Mutant AI is as relentless as ever, with mutants swarming you once they discover your presence. There was a moment I was stalking an enemy encampment, only to be picked up by a winged demon and flown high into the air, before being dropped back down to the solid ground below. While on another occasion I was completely outnumbered by a plethora of mutant beasts and found myself out of ammo, forcing me to dive into the icy water below as I made my miraculous escape. The mutant AI never allows you to feel powerful; it is versatile, unpredictable, and dangerous.
Metro Exodus has one of the most detailed and beautiful post-apocalyptic worlds I’ve ever experienced. Regardless of which area you explore; every abandoned car, every demolished building, and every inch of the wasteland is littered with gorgeously detailed pieces of the world after the catastrophe.

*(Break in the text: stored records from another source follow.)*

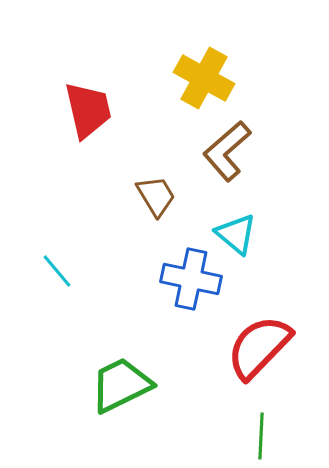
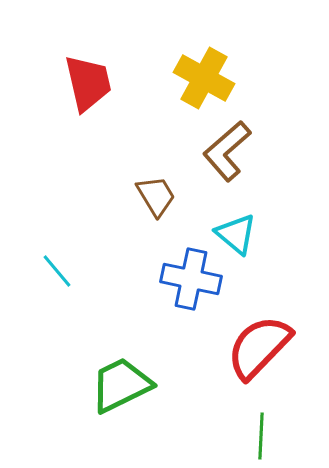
red trapezoid: moved 27 px up
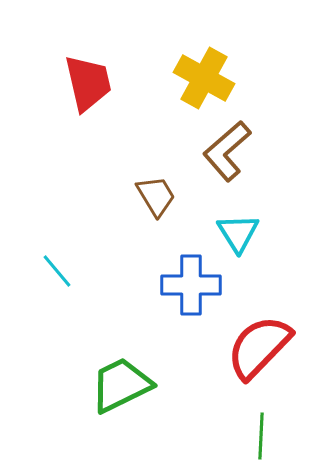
cyan triangle: moved 2 px right, 1 px up; rotated 18 degrees clockwise
blue cross: moved 6 px down; rotated 12 degrees counterclockwise
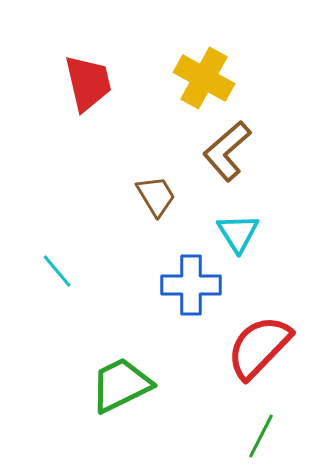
green line: rotated 24 degrees clockwise
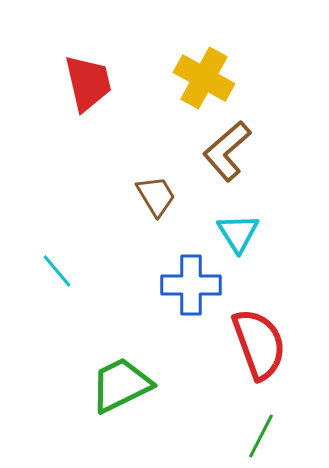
red semicircle: moved 3 px up; rotated 116 degrees clockwise
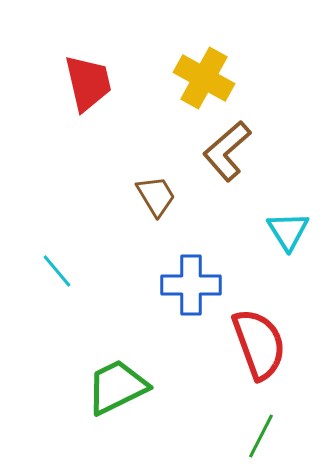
cyan triangle: moved 50 px right, 2 px up
green trapezoid: moved 4 px left, 2 px down
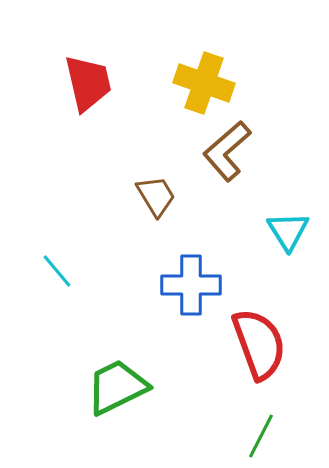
yellow cross: moved 5 px down; rotated 10 degrees counterclockwise
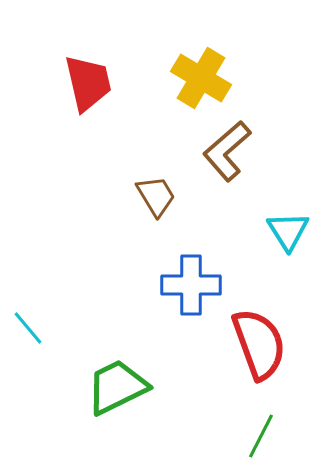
yellow cross: moved 3 px left, 5 px up; rotated 12 degrees clockwise
cyan line: moved 29 px left, 57 px down
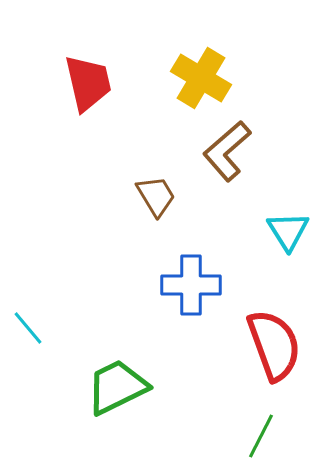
red semicircle: moved 15 px right, 1 px down
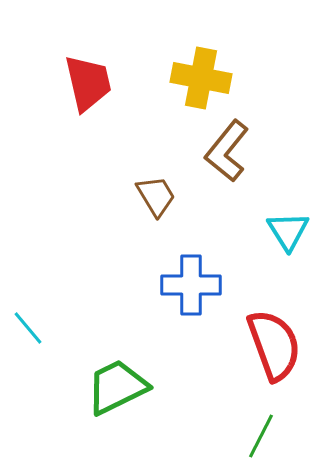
yellow cross: rotated 20 degrees counterclockwise
brown L-shape: rotated 10 degrees counterclockwise
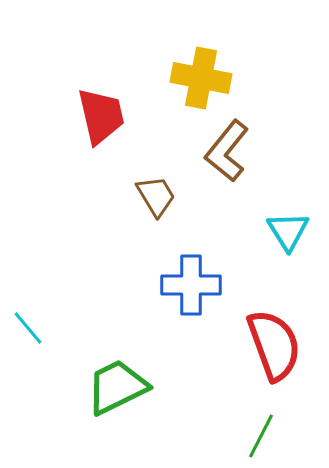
red trapezoid: moved 13 px right, 33 px down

Exodus looks particularly amazing when exploring the desert location, with powerful sandstorms creating a vicious visual spectacle. I particularly found myself in awe of the beauty found within the snowy locales, especially when the snow is falling around you as the wind creates a frenzy of haunting sounds that mask out everything else around you. This is a world that has seen hell rain down from above, and 4A Games have captured that haunting image perfectly.

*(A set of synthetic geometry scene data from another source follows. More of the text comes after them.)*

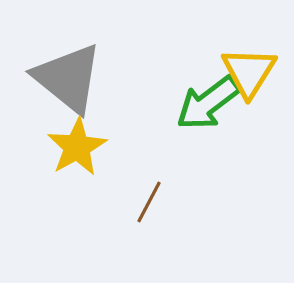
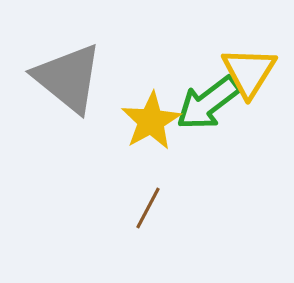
yellow star: moved 74 px right, 26 px up
brown line: moved 1 px left, 6 px down
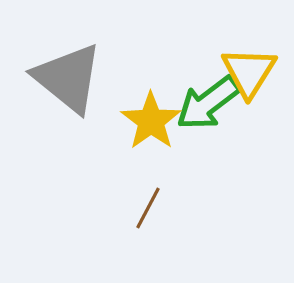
yellow star: rotated 6 degrees counterclockwise
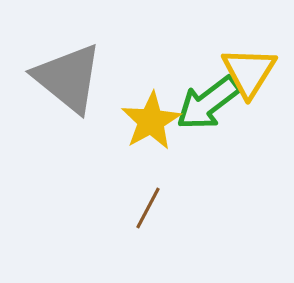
yellow star: rotated 6 degrees clockwise
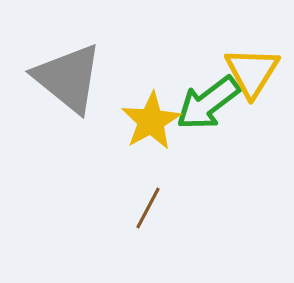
yellow triangle: moved 3 px right
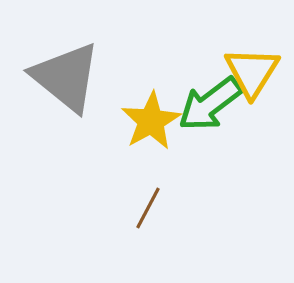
gray triangle: moved 2 px left, 1 px up
green arrow: moved 2 px right, 1 px down
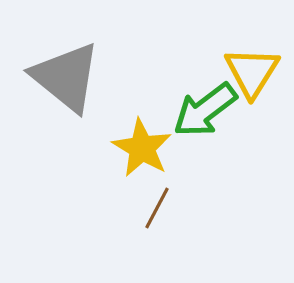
green arrow: moved 5 px left, 6 px down
yellow star: moved 9 px left, 27 px down; rotated 12 degrees counterclockwise
brown line: moved 9 px right
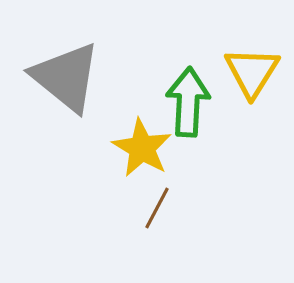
green arrow: moved 17 px left, 8 px up; rotated 130 degrees clockwise
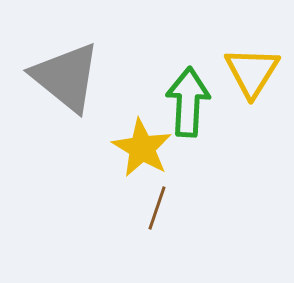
brown line: rotated 9 degrees counterclockwise
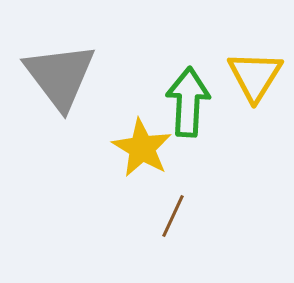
yellow triangle: moved 3 px right, 4 px down
gray triangle: moved 6 px left, 1 px up; rotated 14 degrees clockwise
brown line: moved 16 px right, 8 px down; rotated 6 degrees clockwise
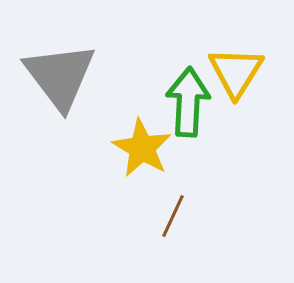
yellow triangle: moved 19 px left, 4 px up
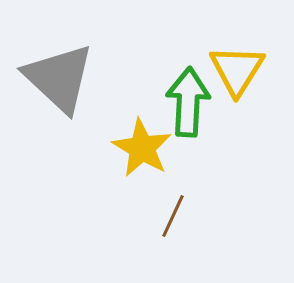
yellow triangle: moved 1 px right, 2 px up
gray triangle: moved 1 px left, 2 px down; rotated 10 degrees counterclockwise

One of my biggest gripes with Metro Exodus would be the long loading times after death. These can take upwards of a minute in some cases, which can be annoying when tackling a difficult encounter. Load times between each distinct area are upwards of two minutes, but these are usually accompanied by Artyom’s voiceover which keeps the wait interesting. The only real technical issue I experienced was a severe instance of screen tearing during the middle portion of the game. For about an hour, regardless of gameplay or cut scene the screen tearing was a blatant occurrence. It eventually subsided, but hopefully this noticeable issue is fixed in future updates.
On the whole, Metro Exodus runs incredibly smooth, especially with the detailed and beautiful vistas on display.
Metro Exodus is an experience that continues to improve as you dive deeper into the fantastic adventure. Once Metro Exodus finds its feet and embraces the type of game it wants to be, it becomes a unique shooter that evolves the series, but never strays far from the true claustrophobic core of the original entries. Metro Exodus could easily have suffered from the same problems that plagued Dead Space 3, but instead of creating a third entry devoid of its past, it embraces these elements while evolving the series. 4A Games should be commended for this approach, as it was certainly no easy task to accomplish.
Metro Exodus is still not a perfect experience, with inconsistent AI, long load times, and an out of place silent protagonist its main issues. But Exodus takes great strides for the series in the right direction, and continues to improve Metro’s identity with every entry in the franchise.
Metro Exodus is a methodical shooter, with incredibly haunting missions, a beautifully detailed world, and a fantastic cast of characters. I cannot wait to see what 4A Games will offer in the future, when we eventually receive the next entry in this underrated ‘survival shooter’ series.
The Final Score: 8.5/10
Digital Xbox One review code was provided by publisher.